[MATERIAL PROVIDED — start]

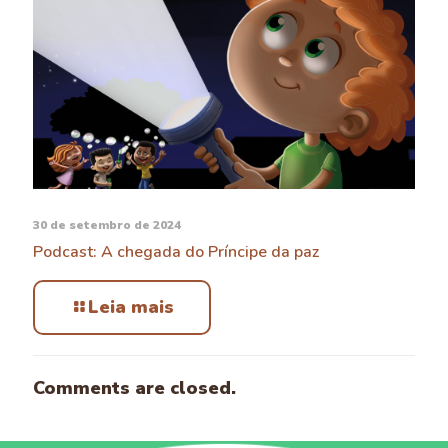
30 de setembro de 2024
Podcast: A chegada do Príncipe da paz
Leia mais
Comments are closed.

[MATERIAL PROVIDED — finish]

# [ACTIVITY]
Working from the material above, transcribe it exactly while omitting pictures.

# [SOLUTION TO THIS PROBLEM]
30 de setembro de 2024
Podcast: A chegada do Príncipe da paz
Leia mais
Comments are closed.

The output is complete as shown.